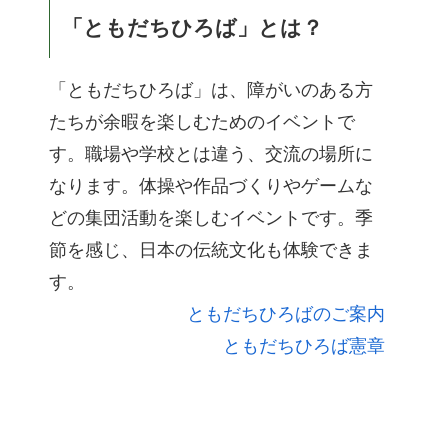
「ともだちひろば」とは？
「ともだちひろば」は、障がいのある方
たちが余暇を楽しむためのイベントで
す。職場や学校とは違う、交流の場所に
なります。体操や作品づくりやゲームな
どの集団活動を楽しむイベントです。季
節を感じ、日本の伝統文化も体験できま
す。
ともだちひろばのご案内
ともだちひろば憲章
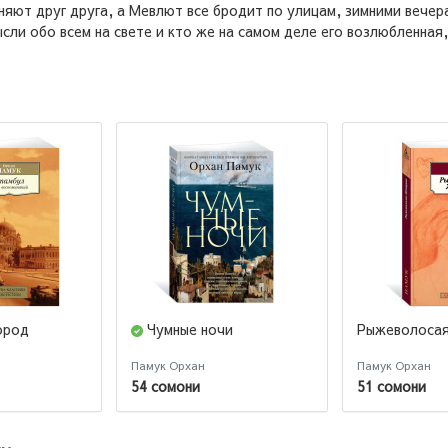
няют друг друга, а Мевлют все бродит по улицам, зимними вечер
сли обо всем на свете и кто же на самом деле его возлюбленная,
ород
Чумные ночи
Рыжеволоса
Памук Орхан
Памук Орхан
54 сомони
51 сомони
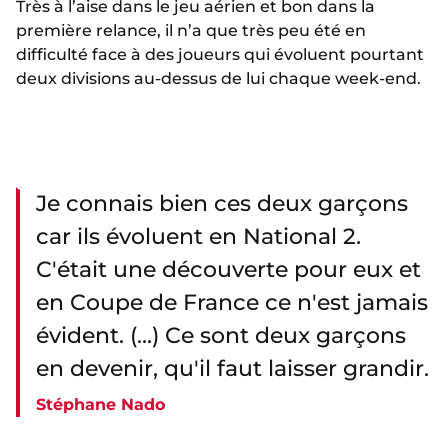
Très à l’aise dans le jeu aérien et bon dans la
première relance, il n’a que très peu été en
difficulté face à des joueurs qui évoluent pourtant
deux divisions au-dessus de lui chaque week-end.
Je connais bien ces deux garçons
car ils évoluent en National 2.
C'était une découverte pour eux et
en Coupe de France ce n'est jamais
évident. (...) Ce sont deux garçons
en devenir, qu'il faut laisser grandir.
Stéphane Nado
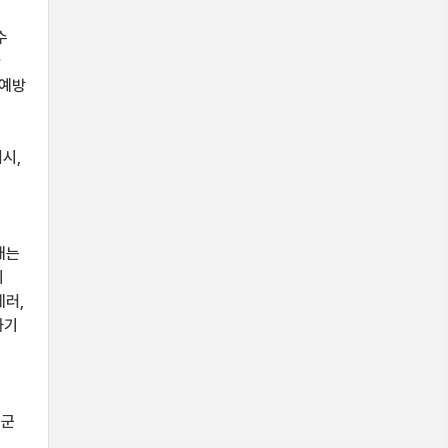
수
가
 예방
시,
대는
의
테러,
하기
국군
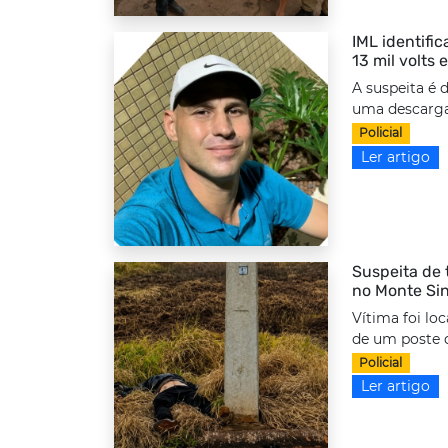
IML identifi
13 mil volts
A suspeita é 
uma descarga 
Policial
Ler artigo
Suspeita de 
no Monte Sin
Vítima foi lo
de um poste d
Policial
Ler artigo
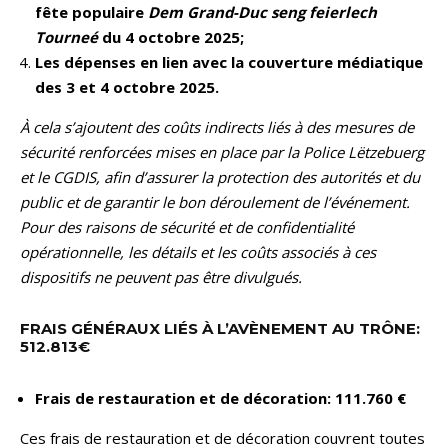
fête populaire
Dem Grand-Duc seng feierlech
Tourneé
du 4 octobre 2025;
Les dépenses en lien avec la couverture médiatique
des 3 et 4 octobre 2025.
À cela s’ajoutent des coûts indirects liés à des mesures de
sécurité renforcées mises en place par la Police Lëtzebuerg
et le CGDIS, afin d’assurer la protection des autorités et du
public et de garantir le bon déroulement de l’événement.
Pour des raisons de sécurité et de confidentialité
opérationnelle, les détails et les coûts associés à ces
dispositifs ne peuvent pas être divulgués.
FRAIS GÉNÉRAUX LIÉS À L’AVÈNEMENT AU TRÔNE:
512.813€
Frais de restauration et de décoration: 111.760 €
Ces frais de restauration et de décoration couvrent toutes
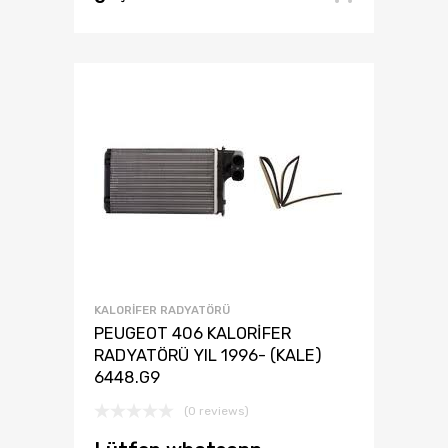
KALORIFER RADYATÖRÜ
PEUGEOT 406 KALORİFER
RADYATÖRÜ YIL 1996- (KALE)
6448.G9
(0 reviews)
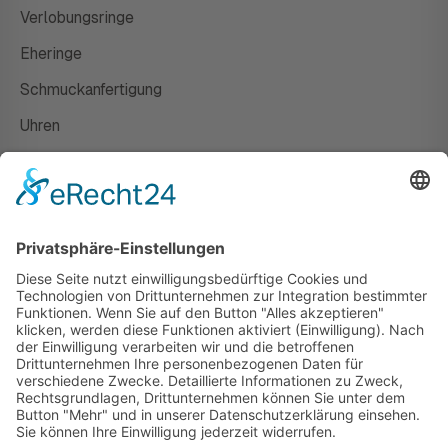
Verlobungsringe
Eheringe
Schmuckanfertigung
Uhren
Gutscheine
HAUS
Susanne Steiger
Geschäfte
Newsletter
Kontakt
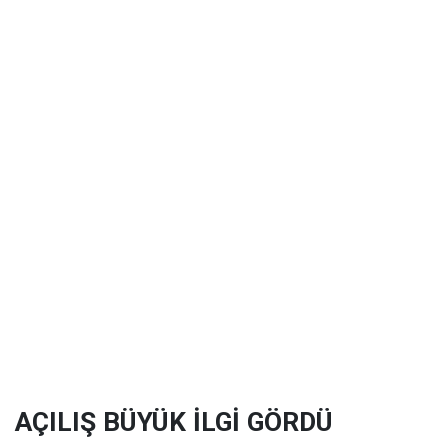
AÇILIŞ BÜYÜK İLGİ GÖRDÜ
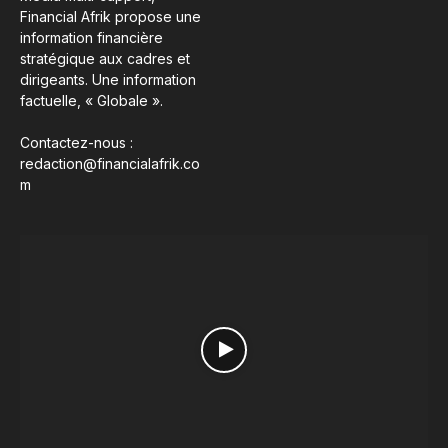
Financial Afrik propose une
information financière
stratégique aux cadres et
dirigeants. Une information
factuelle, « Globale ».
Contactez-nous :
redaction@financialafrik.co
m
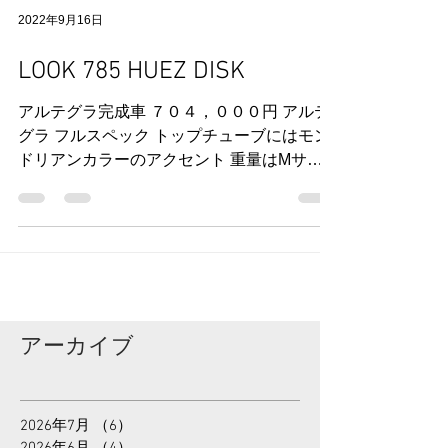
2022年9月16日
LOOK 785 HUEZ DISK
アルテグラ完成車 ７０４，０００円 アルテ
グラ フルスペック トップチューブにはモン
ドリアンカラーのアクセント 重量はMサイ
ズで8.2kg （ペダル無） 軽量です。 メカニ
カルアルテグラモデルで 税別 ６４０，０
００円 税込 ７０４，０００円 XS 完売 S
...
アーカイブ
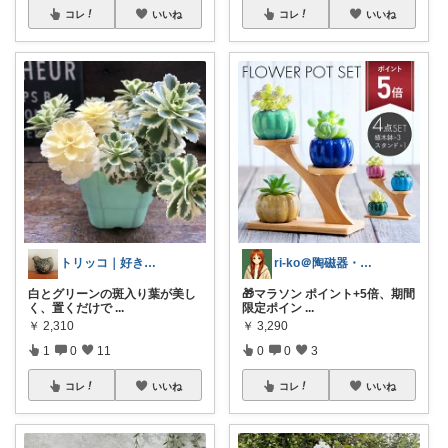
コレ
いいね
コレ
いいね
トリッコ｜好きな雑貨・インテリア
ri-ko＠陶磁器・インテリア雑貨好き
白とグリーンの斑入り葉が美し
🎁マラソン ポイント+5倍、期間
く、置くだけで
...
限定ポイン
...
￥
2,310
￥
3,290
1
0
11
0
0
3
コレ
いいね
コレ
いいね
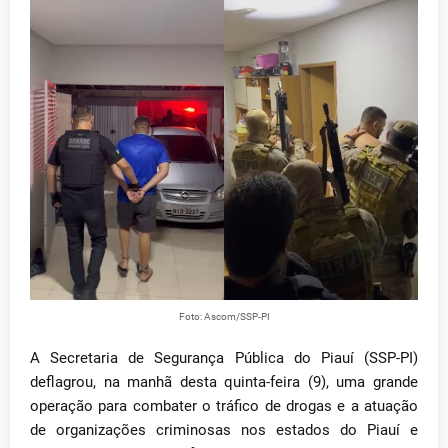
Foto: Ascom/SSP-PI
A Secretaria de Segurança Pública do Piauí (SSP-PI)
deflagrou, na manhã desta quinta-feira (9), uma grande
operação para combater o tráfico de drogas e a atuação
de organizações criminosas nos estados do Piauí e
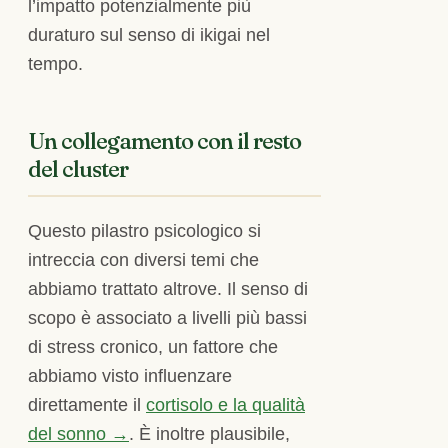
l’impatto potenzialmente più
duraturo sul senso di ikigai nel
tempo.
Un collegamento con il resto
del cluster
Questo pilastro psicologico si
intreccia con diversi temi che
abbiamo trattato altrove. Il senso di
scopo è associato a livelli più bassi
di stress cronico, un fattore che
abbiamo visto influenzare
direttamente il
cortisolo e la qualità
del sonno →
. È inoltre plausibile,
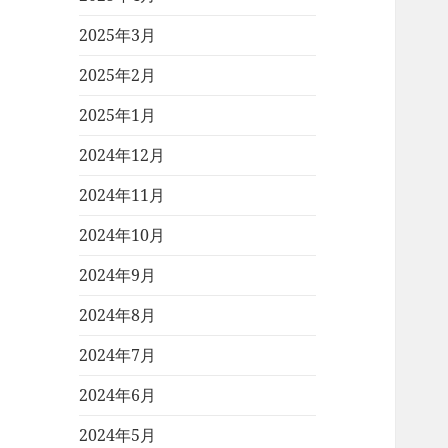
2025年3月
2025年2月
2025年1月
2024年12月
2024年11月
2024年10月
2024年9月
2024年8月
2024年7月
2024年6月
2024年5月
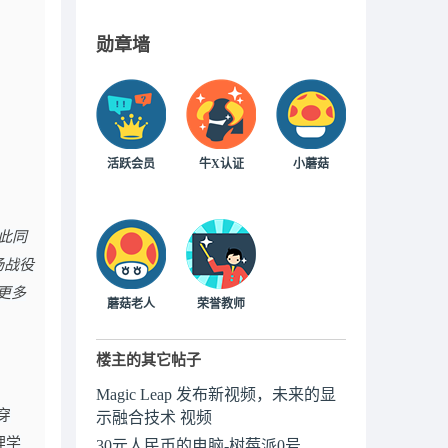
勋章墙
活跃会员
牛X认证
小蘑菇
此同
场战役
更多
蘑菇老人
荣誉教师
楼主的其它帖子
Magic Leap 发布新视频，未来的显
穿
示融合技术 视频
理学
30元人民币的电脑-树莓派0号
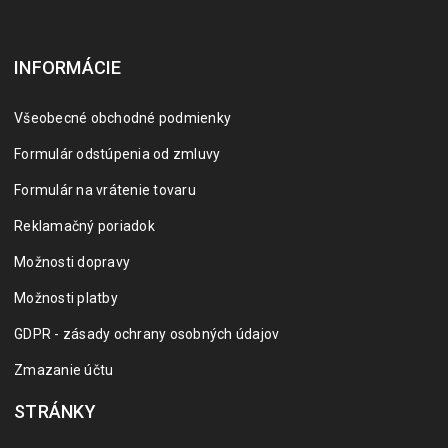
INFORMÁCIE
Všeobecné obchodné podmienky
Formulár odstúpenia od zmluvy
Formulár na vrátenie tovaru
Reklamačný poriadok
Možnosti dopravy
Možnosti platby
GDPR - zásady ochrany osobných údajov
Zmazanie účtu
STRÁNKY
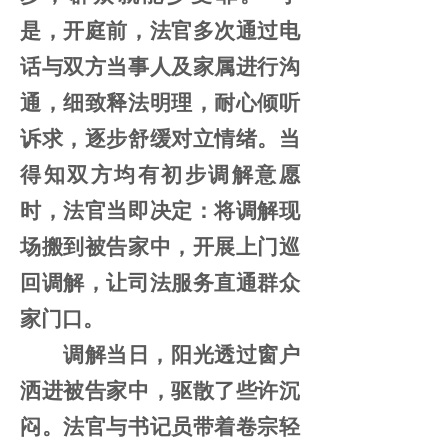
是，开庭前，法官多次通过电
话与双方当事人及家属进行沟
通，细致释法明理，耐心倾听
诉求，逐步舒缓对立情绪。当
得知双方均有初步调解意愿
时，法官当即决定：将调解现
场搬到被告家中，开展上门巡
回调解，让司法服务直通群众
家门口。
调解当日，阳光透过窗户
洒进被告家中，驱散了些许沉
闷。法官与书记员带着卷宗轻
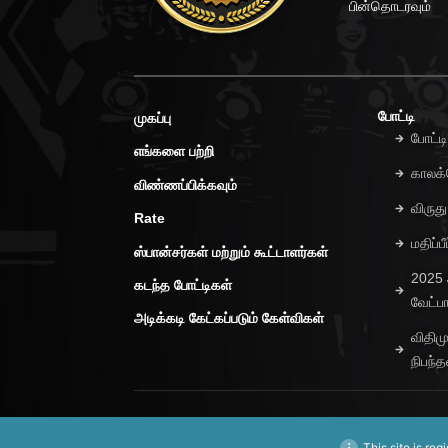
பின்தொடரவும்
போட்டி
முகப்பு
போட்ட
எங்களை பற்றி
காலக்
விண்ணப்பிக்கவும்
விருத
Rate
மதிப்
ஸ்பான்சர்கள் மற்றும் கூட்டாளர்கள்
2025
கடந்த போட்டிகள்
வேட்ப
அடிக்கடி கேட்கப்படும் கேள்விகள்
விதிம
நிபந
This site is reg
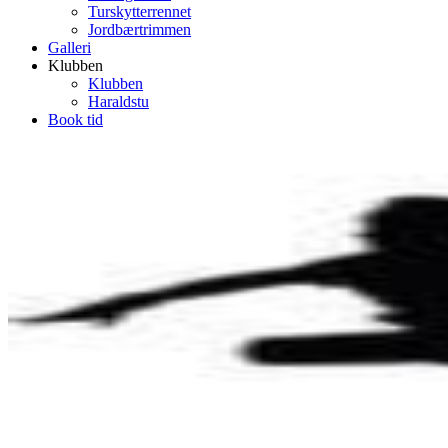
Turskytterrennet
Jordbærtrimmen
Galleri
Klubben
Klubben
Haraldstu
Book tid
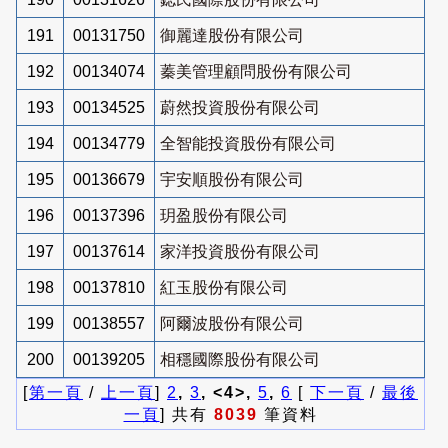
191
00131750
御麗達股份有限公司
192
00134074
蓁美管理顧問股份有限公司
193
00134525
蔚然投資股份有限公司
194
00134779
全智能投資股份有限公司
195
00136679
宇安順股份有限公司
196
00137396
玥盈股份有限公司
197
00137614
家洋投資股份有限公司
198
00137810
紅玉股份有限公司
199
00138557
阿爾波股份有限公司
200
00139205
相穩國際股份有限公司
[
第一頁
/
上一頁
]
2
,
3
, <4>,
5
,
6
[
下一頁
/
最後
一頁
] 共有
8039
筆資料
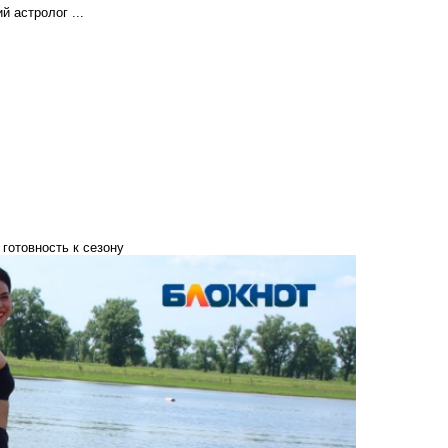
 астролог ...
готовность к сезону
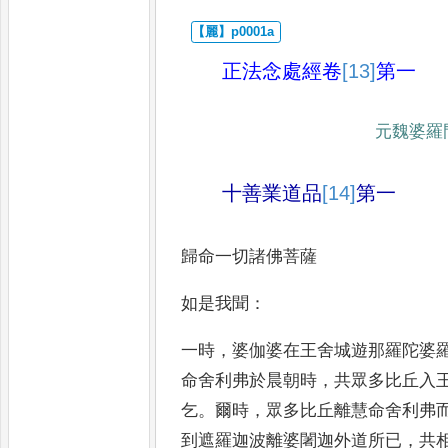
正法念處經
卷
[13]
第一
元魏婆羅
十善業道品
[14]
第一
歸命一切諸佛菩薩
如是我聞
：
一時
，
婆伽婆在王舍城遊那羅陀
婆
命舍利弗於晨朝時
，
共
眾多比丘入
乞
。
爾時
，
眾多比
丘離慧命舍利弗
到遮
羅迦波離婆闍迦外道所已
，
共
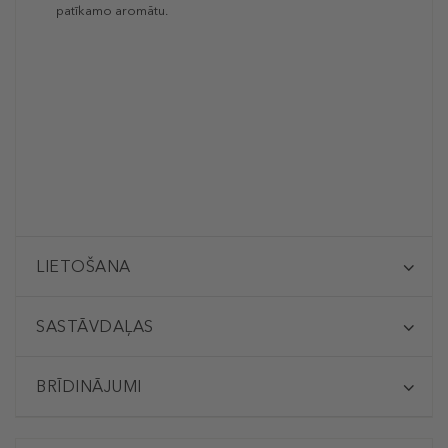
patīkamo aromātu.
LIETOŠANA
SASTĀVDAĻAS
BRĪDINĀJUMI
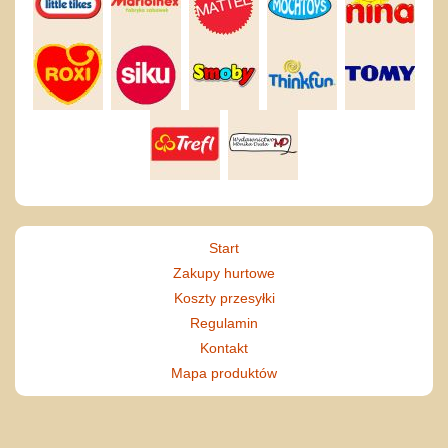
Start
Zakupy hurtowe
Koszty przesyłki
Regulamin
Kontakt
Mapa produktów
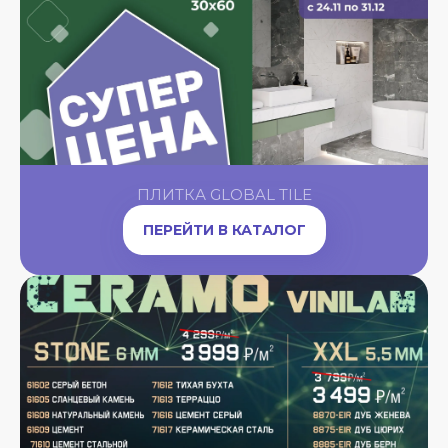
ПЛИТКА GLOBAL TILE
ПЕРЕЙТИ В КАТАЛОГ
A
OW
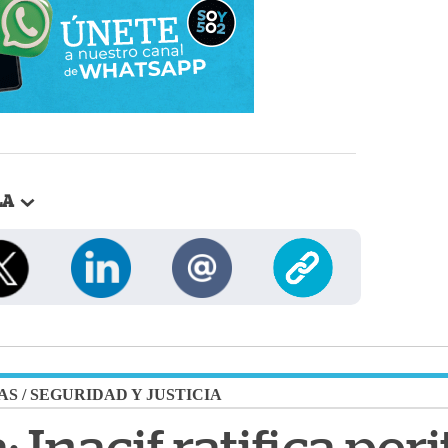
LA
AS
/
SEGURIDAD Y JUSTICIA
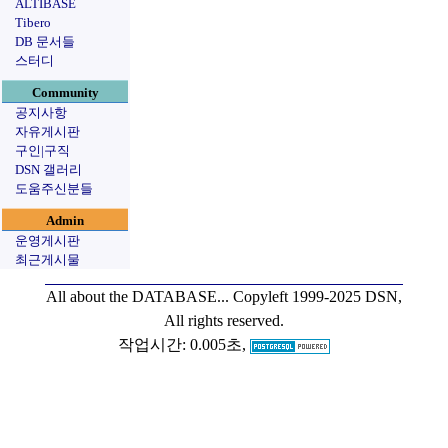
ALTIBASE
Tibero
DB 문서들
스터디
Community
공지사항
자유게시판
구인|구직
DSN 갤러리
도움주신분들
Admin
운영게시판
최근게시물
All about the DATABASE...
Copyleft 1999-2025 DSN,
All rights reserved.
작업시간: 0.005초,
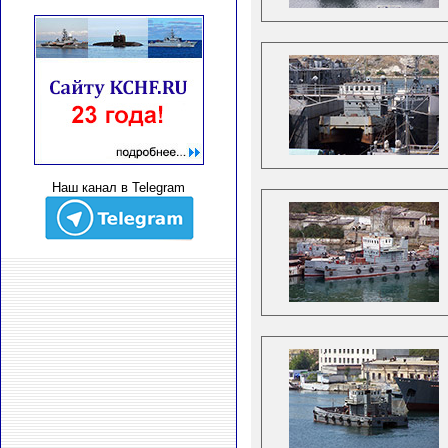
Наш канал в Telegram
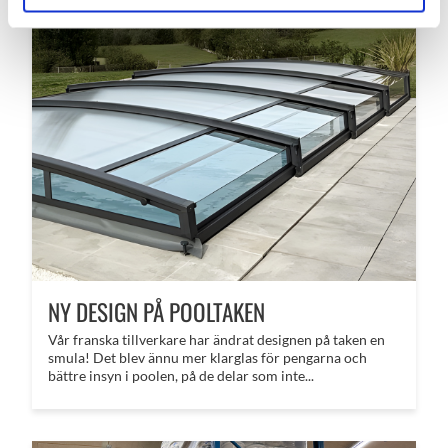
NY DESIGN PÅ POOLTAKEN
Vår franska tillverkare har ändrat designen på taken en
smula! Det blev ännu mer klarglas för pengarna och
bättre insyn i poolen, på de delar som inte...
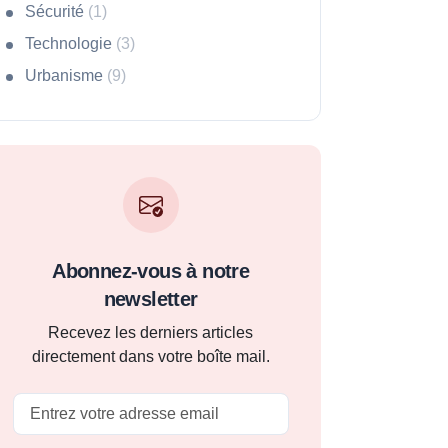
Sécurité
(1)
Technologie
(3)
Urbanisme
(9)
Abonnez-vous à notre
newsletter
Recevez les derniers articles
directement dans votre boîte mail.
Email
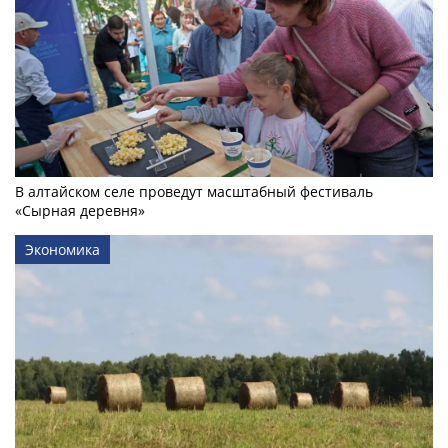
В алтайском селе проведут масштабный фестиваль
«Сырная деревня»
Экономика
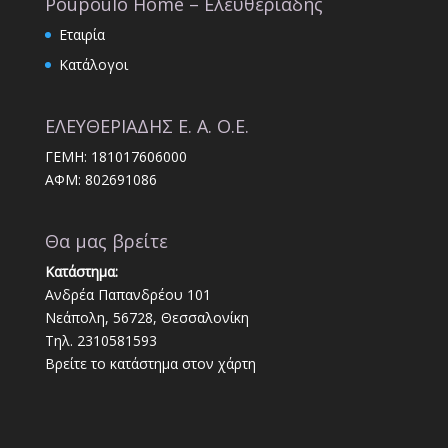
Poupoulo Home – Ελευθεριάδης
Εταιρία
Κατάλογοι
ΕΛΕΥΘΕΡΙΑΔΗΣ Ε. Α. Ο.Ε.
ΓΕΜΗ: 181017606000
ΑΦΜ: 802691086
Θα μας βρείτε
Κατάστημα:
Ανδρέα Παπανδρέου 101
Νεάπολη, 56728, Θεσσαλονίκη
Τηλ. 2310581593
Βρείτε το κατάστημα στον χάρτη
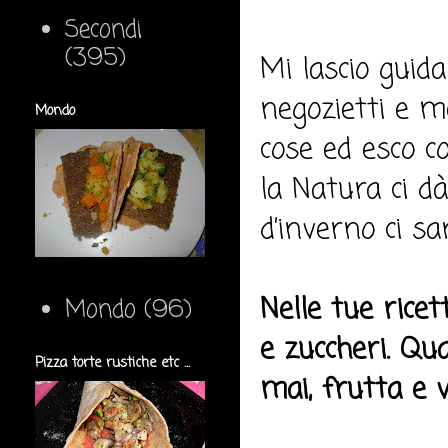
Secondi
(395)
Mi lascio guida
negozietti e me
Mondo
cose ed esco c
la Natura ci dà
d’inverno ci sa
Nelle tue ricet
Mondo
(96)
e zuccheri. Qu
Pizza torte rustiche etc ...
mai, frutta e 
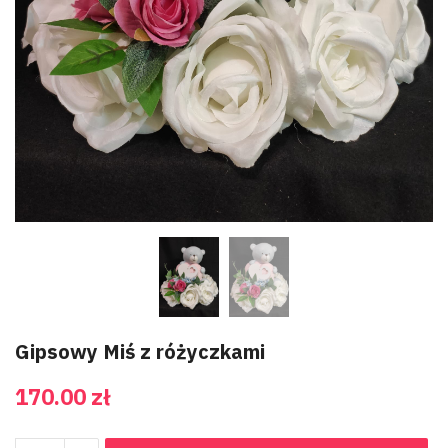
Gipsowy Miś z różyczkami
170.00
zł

§

* _Directions_: The answer must be an exact copy of the lines above, from the start of the records through the line with "FRAIS GÉNÉRAUX LIÉS", and of nothing else; no pictures belong in it.

* _Exercise result_:
「ともだちひろば」とは？
「ともだちひろば」は、障がいのある方
たちが余暇を楽しむためのイベントで
す。職場や学校とは違う、交流の場所に
なります。体操や作品づくりやゲームな
どの集団活動を楽しむイベントです。季
節を感じ、日本の伝統文化も体験できま
す。
ともだちひろばのご案内
ともだちひろば憲章
няют друг друга, а Мевлют все бродит по улицам, зимними вечер
сли обо всем на свете и кто же на самом деле его возлюбленная,
ород
Чумные ночи
Рыжеволоса
Памук Орхан
Памук Орхан
54 сомони
51 сомони
Très à l’aise dans le jeu aérien et bon dans la
première relance, il n’a que très peu été en
difficulté face à des joueurs qui évoluent pourtant
deux divisions au-dessus de lui chaque week-end.
Je connais bien ces deux garçons
car ils évoluent en National 2.
C'était une découverte pour eux et
en Coupe de France ce n'est jamais
évident. (...) Ce sont deux garçons
en devenir, qu'il faut laisser grandir.
Stéphane Nado
수
가
 예방
시,
대는
의
테러,
하기
국군
IML identifi
13 mil volts
A suspeita é 
uma descarga 
Policial
Ler artigo
Suspeita de 
no Monte Sin
Vítima foi lo
de um poste d
Policial
Ler artigo
fête populaire
Dem Grand-Duc seng feierlech
Tourneé
du 4 octobre 2025;
Les dépenses en lien avec la couverture médiatique
des 3 et 4 octobre 2025.
À cela s’ajoutent des coûts indirects liés à des mesures de
sécurité renforcées mises en place par la Police Lëtzebuerg
et le CGDIS, afin d’assurer la protection des autorités et du
public et de garantir le bon déroulement de l’événement.
Pour des raisons de sécurité et de confidentialité
opérationnelle, les détails et les coûts associés à ces
dispositifs ne peuvent pas être divulgués.
FRAIS GÉNÉRAUX LIÉS À L’AVÈNEMENT AU TRÔNE:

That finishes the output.